Więcej policji przed szkołami! Musi przepędzić pijaków
- Z problemem borykamy się od lat - mówi dyrektor Bogusław Wypych. Mowa o ludziach, którzy popołudniami na terenie szkoły w Gubinie piją alkohol.
Robi się coraz cieplej i wielu mieszkańców korzysta z uroków wiosny. Niektórzy jednak w nieodpowiedni sposób. - Każdego roku ta sytuacja się powtarza. Podobnie w kilku ostatnich dniach. Ludzie przechodzą za ogrodzenie, wchodzą na „górkę”, która znajduje się na terenie szkoły i piją alkohol - przyznaje dyrektor szkoły podstawowej nr 2 Bogusław Wypych.

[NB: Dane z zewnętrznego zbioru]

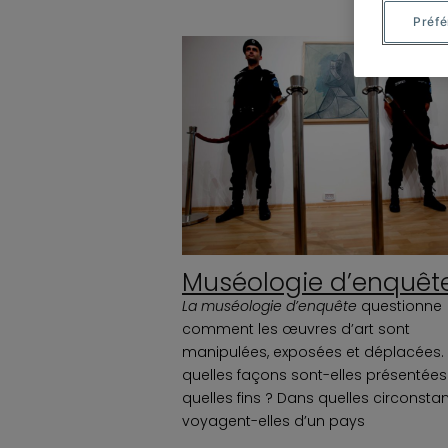
Préf
Muséologie d’enquêt
La muséologie d’enquête
questionne
comment les œuvres d’art sont
manipulées, exposées et déplacées.
quelles façons sont-elles présentées
quelles fins ? Dans quelles circonsta
voyagent-elles d’un pays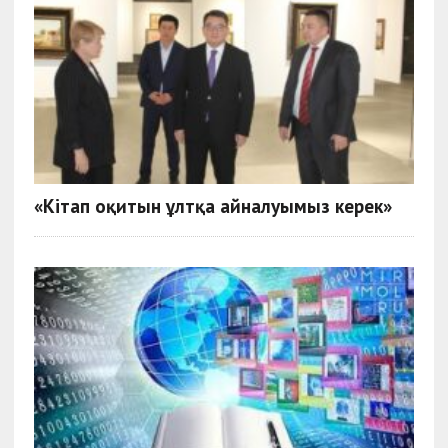
«Кітап оқитын ұлтқа айналуымыз керек»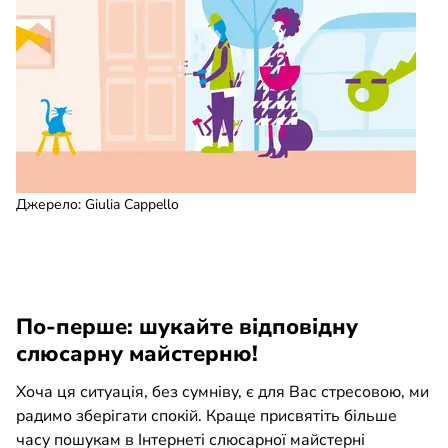
Джерело
:
Giulia Cappello
По-перше: шукайте відповідну
слюсарну майстерню!
Хоча ця ситуація, без сумніву, є для Вас стресовою, ми
радимо зберігати спокій. Краще присвятіть більше
часу пошукам в Інтернеті слюсарної майстерні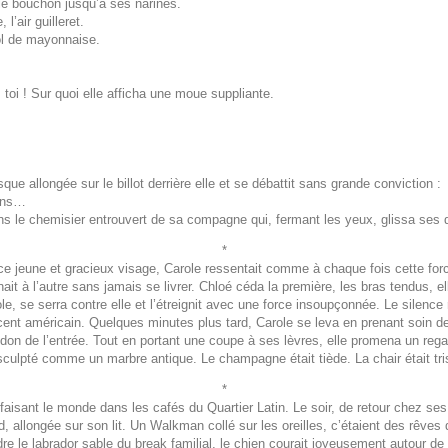
a le bouchon jusqu’à ses narines.
l’air guilleret.
l de mayonnaise.
, toi ! Sur quoi elle afficha une moue suppliante.
e allongée sur le billot derrière elle et se débattit sans grande conviction :
ions…
ns le chemisier entrouvert de sa compagne qui, fermant les yeux, glissa ses d
*
r ce jeune et gracieux visage, Carole ressentait comme à chaque fois cette for
nait à l’autre sans jamais se livrer. Chloé céda la première, les bras tendus, el
role, se serra contre elle et l’étreignit avec une force insoupçonnée. Le silen
ccent américain. Quelques minutes plus tard, Carole se leva en prenant soin d
ridon de l’entrée. Tout en portant une coupe à ses lèvres, elle promena un reg
culpté comme un marbre antique. Le champagne était tiède. La chair était trist
*
 refaisant le monde dans les cafés du Quartier Latin. Le soir, de retour chez 
, allongée sur son lit. Un Walkman collé sur les oreilles, c’étaient des rêves 
endre le labrador sable du break familial, le chien courait joyeusement autour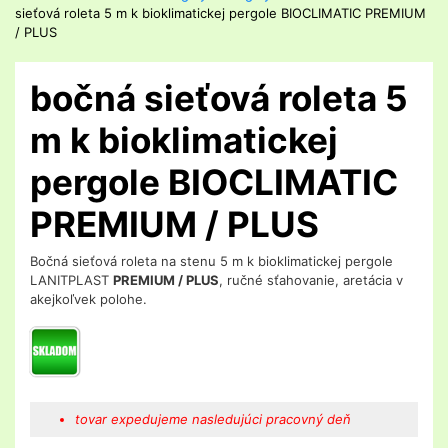
sieťová roleta 5 m k bioklimatickej pergole BIOCLIMATIC PREMIUM
/ PLUS
bočná sieťová roleta 5
m k bioklimatickej
pergole BIOCLIMATIC
PREMIUM / PLUS
Bočná sieťová roleta na stenu 5 m k bioklimatickej pergole
LANITPLAST
PREMIUM / PLUS
, ručné sťahovanie, aretácia v
akejkoľvek polohe.
tovar expedujeme nasledujúci pracovný deň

Picie w miejscu publicznym to jedno, ale najgorsze jest to, że po wypiciu kilku piw niektórych rozpiera energia i wyżywają się na mieniu szkoły. - Po południu bramki na boisko i na teren szkoły pozostawiamy otwarte. Wciąż trwają zajęcia pozalekcyjne. Szkoła żyje codziennie do 20.30 i wejście na teren nie stanowi problemu. To jednak nie powstrzymuje niektórych przed wandalizmem - podkreśla Wypych. - Zwykle pijana młodzież jest agresywna. Starsi kiedy ich się przyłapie i zwróci uwagę, to zwykle odchodzą - dodaje.
Zaznacza też, że nie jest to tylko problem jego placówki. - Ci ludzie lubią znaleźć sobie przestronne miejsce, w którym łatwo się ukryć i gdzie w pobliżu jest sklep, czyli przy każdej szkole - mówi dyrektor. Potwierdza to Robert Siegel, który kieruje szkołą podstawową nr 3. - Najczęściej zdarza się, że po weekendzie na terenie szkoły znajduję butelki po piwie. Czasami pijący pozostawiają po sobie też zniszczenia - stwierdza.
Gubińska „dwójka” znajduje się kilka kroków od miejscowego komisariatu policji. - Zgłaszamy poszczególne incydenty, ale zdarza się, że wieczorami wszyscy są na interwencji. Wiemy, że policja robi co może - mówi Wypych.
O wspomniany problem dopytujemy w komisariacie. - Dotyczy on nie tylko szkół i okolic, ale praktycznie każdego miejsca publicznego. Wiadomo, że jak jest ciepło, to ludzie wychodzą na zewnątrz. Część z nich zażywa alkohol. Jeśli robi to nagminnie, to wysyłamy wniosek do sądu o ukaranie mandatem. Według taryfikatora jest to 100 zł - wyjaśnia asp. sztab. Piotr Skubakowski, kierownik referatu prewencji z gubińskiego komisariatu.
Przyznaje jednak, że policja we współpracy ze strażą miejską ma zamiar zwiększyć ilość pieszych patroli w okolicach szkół, parków, terenów zielonych i Wyspy Teatralnej.
W szkołach natomiast zastanawiają się nad monitoringiem zewnętrznym. Jest to jednak droga inwestycja. - Jeśli chcemy zainstalować kamery, to musielibyśmy zrobić to z własnej kieszeni. Monitoring jest jednak potrzebny w całym mieście - zauważa dyrektor Bogusław Wypych.
W tym roku w budżecie nie ma zaplanowanej rozbudowy monitoringu
Faktycznie. Radni zgłaszali wielokrotnie takie potrzeby, a w ostatnim czasie zdarzyły się kolejne akty wandalizmu. Chuligani rozebrali egzotarium, a figurki zwierząt zniszczyli i poroznosili po całym mieście. Wandale często też przesiadują na Wyspie Teatralnej, gdzie przydałyby się dodatkowe kamery. Jak jednak dowiadujemy się w magistracie, w najbliższym czasie nie ma co na to liczyć. - Nie mamy zaplanowanego takiego zadania w budżecie miasta. Może to się później zmieni, jeśli będziemy mieli oszczędności - mówi naczelnik wydziału inwestycji, Krzysztof Olifirowicz-Kalinowicz.